Print the lines below from the line with "pakkepersonalet tager hjem." to the line with "Iniciar sesión" exactly, keeping both ends, and print no pictures.

> **Dataset entries**
==*==
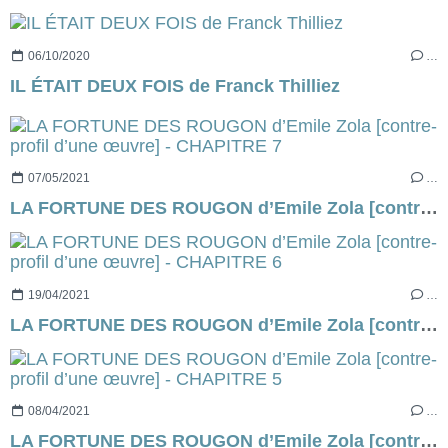
06/10/2020
…
IL ÉTAIT DEUX FOIS de Franck Thilliez
07/05/2021
…
LA FORTUNE DES ROUGON d’Emile Zola [contre-profil d’une œuvre] - CHAPITRE 7
19/04/2021
…
LA FORTUNE DES ROUGON d’Emile Zola [contre-profil d’une œuvre] - CHAPITRE 6
08/04/2021
…
LA FORTUNE DES ROUGON d’Emile Zola [contre-profil d’une œuvre] - CHAPITRE 5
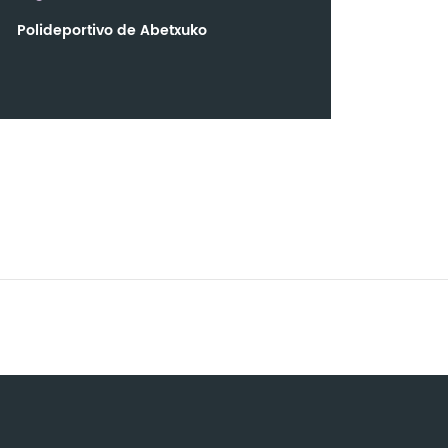
Polideportivo de Abetxuko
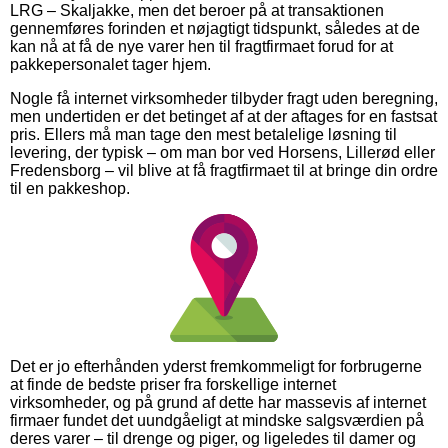
LRG – Skaljakke, men det beroer på at transaktionen
gennemføres forinden et nøjagtigt tidspunkt, således at de
kan nå at få de nye varer hen til fragtfirmaet forud for at
pakkepersonalet tager hjem.
Nogle få internet virksomheder tilbyder fragt uden beregning,
men undertiden er det betinget af at der aftages for en fastsat
pris. Ellers må man tage den mest betalelige løsning til
levering, der typisk – om man bor ved Horsens, Lillerød eller
Fredensborg – vil blive at få fragtfirmaet til at bringe din ordre
til en pakkeshop.
Det er jo efterhånden yderst fremkommeligt for forbrugerne
at finde de bedste priser fra forskellige internet
virksomheder, og på grund af dette har massevis af internet
firmaer fundet det uundgåeligt at mindske salgsværdien på
deres varer – til drenge og piger, og ligeledes til damer og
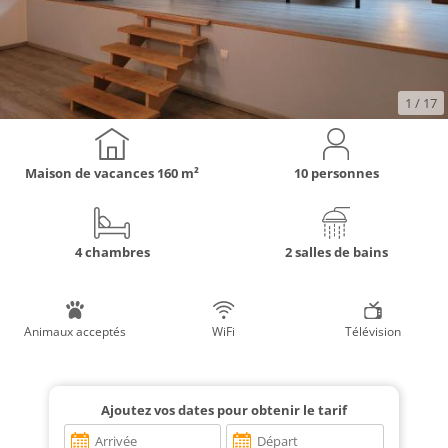
1
/ 17
Maison de vacances
160 m²
10 personnes
4 chambres
2 salles de bains
Animaux acceptés
WiFi
Télévision
Ajoutez vos dates pour obtenir le tarif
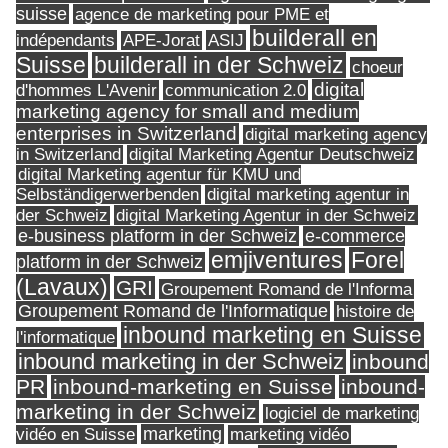
suisse
agence de marketing pour PME et
builderall en
indépendants
ASIJ
APE-Jorat
Suisse
builderall in der Schweiz
choeur
digital
d'hommes L'Avenir
communication 2.0
marketing agency for small and medium
enterprises in Switzerland
digital marketing agency
in Switzerland
digital Marketing Agentur Deutschweiz
digital Marketing agentur für KMU und
Selbständigerwerbenden
digital marketing agentur in
digital Marketing Agentur in der Schweiz
der Schweiz
e-business platform in der Schweiz
e-commerce
Forel
emjiventures
platform in der Schweiz
(Lavaux)
GRI
Groupement Romand de l'Informa
Groupement Romand de l'Informatique
histoire de
inbound marketing en Suisse
l'informatique
inbound marketing in der Schweiz
inbound
PR
inbound-marketing en Suisse
inbound-
marketing in der Schweiz
logiciel de marketing
marketing
vidéo en Suisse
marketing vidéo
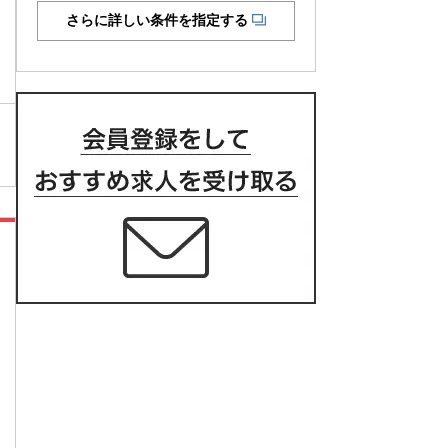
さらに詳しい条件を指定する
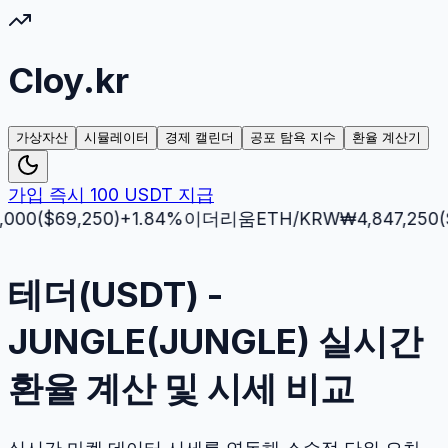
Cloy.kr
가상자산
시뮬레이터
경제 캘린더
공포 탐욕 지수
환율 계산기
가입 즉시 100 USDT 지급
($
69,250
)
+
1.84
%
이더리움
ETH
/KRW
₩
4,847,250
($
3,51
테더(USDT) -
JUNGLE(JUNGLE) 실시간
환율 계산 및 시세 비교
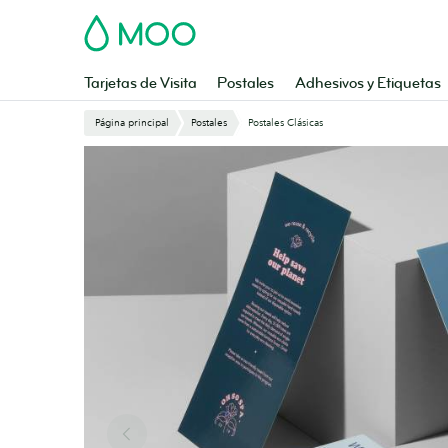
Saltar
MOO
al
contenido
principal
Tarjetas de Visita
Postales
Adhesivos y Etiquetas
Página principal
Postales
Postales Clásicas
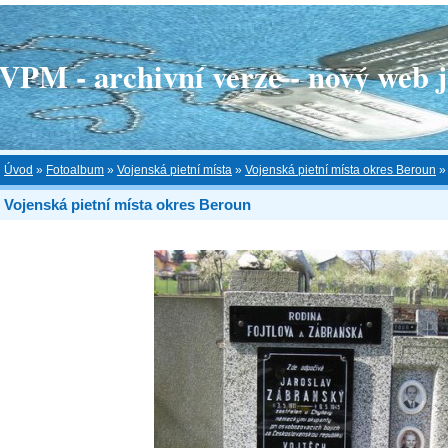
 - archivní verze - nový web je
Úvod
»
Fotoalbum
»
Vojenská pietní místa
»
Vojenská pietní místa okres Beroun
Vojenská pietní místa okres Beroun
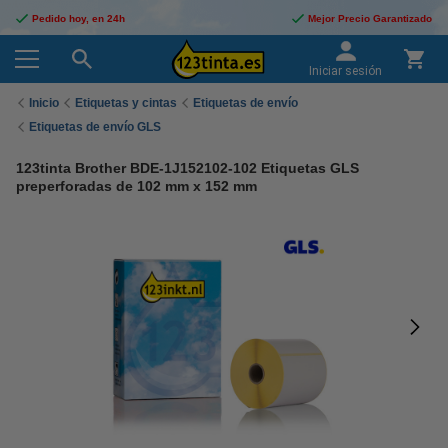
Pedido hoy, en 24h
Mejor Precio Garantizado
Iniciar sesión
Inicio
Etiquetas y cintas
Etiquetas de envío
Etiquetas de envío GLS
123tinta Brother BDE-1J152102-102 Etiquetas GLS
preperforadas de 102 mm x 152 mm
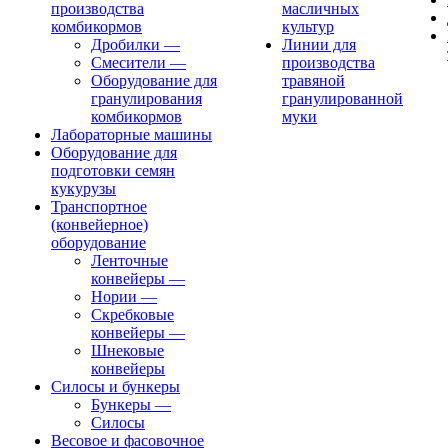
производства
масличных
комбикормов
культур
Дробилки
—
Линии для
Смесители
—
производства
Оборудование для
травяной
гранулирования
гранулированной
комбикормов
муки
Лабораторные машины
Оборудование для
подготовки семян
кукурузы
Транспортное
(конвейерное)
оборудование
Ленточные
конвейеры
—
Нории
—
Скребковые
конвейеры
—
Шнековые
конвейеры
Силосы и бункеры
Бункеры
—
Силосы
Весовое и фасовочное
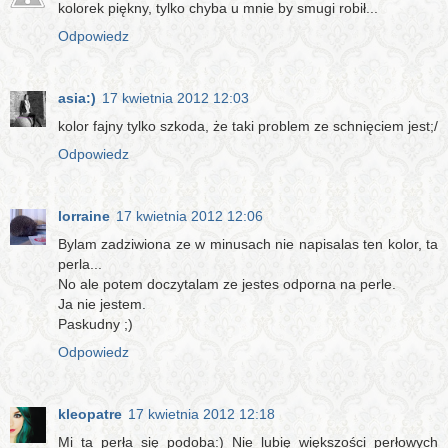
kolorek piękny, tylko chyba u mnie by smugi robił...
Odpowiedz
asia:)
17 kwietnia 2012 12:03
kolor fajny tylko szkoda, że taki problem ze schnięciem jest;/
Odpowiedz
lorraine
17 kwietnia 2012 12:06
Bylam zadziwiona ze w minusach nie napisalas ten kolor, ta
perla...
No ale potem doczytalam ze jestes odporna na perle.
Ja nie jestem.
Paskudny ;)
Odpowiedz
kleopatre
17 kwietnia 2012 12:18
Mi ta perła się podoba:) Nie lubię większości perłowych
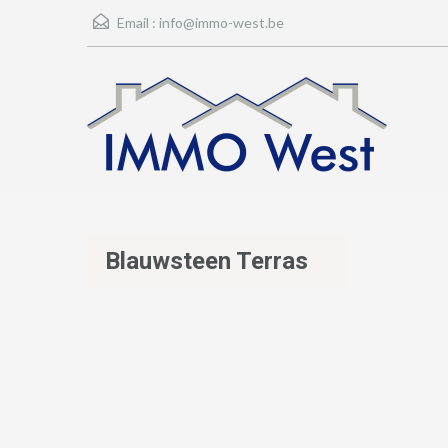
Email :
info@immo-west.be
Blauwsteen Terras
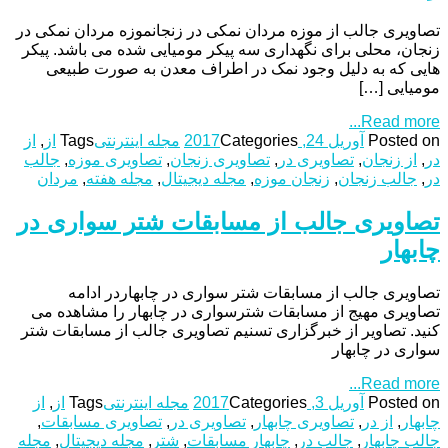
تصاویری جالب از موزه مردان نمکی در زنجانموزه مردان نمکی در
زنجان، محلی برای نگهداری سه پیکر مومیایی شده می باشد. پیکر
هایی که به دلیل وجود نمک در اطراف معدن به صورت طبیعی
مومیایی […]
Read more...
Posted on
آوریل 24, 2017
Categories
مجله اینترنتی
Tags
از
,
از
در
,
از زنجان
,
تصاویری در
,
تصاویری زنجان
,
تصاویری موزه
,
جالب
در
,
جالب زنجان
,
زنجان موزه
,
مجله دیجیتال
,
مجله هفته
,
مردان
تصاویری جالب از مسابقات شتر سواری در
چابهار
تصاویری جالب از مسابقات شتر سواری در چابهاردر ادامه
تصاویری مهیج از مسابقات شترسواری در چابهار را مشاهده می
کنید. تصاویر از خبرگزاری تسنیم تصاویری جالب از مسابقات شتر
سواری در چابهار
Read more...
Posted on
آوریل 3, 2017
Categories
مجله اینترنتی
Tags
از
,
از
چابهار
,
از در
,
تصاویری چابهار
,
تصاویری در
,
تصاویری مسابقات
,
جالب چابهار
,
جالب در
,
چابهار مسابقات
,
شتر
,
مجله دیجیتال
,
مجله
==*==
> **Written response**
pakkepersonalet tager hjem.
Nogle få internet virksomheder tilbyder fragt uden beregning,
men undertiden er det betinget af at der aftages for en fastsat
pris. Ellers må man tage den mest betalelige løsning til
levering, der typisk – om man bor ved Horsens, Lillerød eller
Fredensborg – vil blive at få fragtfirmaet til at bringe din ordre
til en pakkeshop.
Det er jo efterhånden yderst fremkommeligt for forbrugerne
at finde de bedste priser fra forskellige internet
virksomheder, og på grund af dette har massevis af internet
firmaer fundet det uundgåeligt at mindske salgsværdien på
deres varer – til drenge og piger, og ligeledes til damer og
1
/ 17
Maison de vacances
160 m²
10 personnes
4 chambres
2 salles de bains
Animaux acceptés
WiFi
Télévision
Ajoutez vos dates pour obtenir le tarif
suisse
agence de marketing pour PME et
builderall en
indépendants
ASIJ
APE-Jorat
Suisse
builderall in der Schweiz
choeur
digital
d'hommes L'Avenir
communication 2.0
marketing agency for small and medium
enterprises in Switzerland
digital marketing agency
in Switzerland
digital Marketing Agentur Deutschweiz
digital Marketing agentur für KMU und
Selbständigerwerbenden
digital marketing agentur in
digital Marketing Agentur in der Schweiz
der Schweiz
e-business platform in der Schweiz
e-commerce
Forel
emjiventures
platform in der Schweiz
(Lavaux)
GRI
Groupement Romand de l'Informa
Groupement Romand de l'Informatique
histoire de
inbound marketing en Suisse
l'informatique
inbound marketing in der Schweiz
inbound
PR
inbound-marketing en Suisse
inbound-
marketing in der Schweiz
logiciel de marketing
marketing
vidéo en Suisse
marketing vidéo
さらに詳しい条件を指定する
Cloy.kr
가상자산
시뮬레이터
경제 캘린더
공포 탐욕 지수
환율 계산기
가입 즉시 100 USDT 지급
($
69,250
)
+
1.84
%
이더리움
ETH
/KRW
₩
4,847,250
($
3,51
테더(USDT) -
JUNGLE(JUNGLE) 실시간
환율 계산 및 시세 비교
Saltar
MOO
al
contenido
principal
Tarjetas de Visita
Postales
Adhesivos y Etiquetas
Página principal
Postales
Postales Clásicas
 - archivní verze - nový web je
Úvod
»
Fotoalbum
»
Vojenská pietní místa
»
Vojenská pietní místa okres Beroun
Vojenská pietní místa okres Beroun
Pedido hoy, en 24h
Mejor Precio Garantizado
Iniciar sesión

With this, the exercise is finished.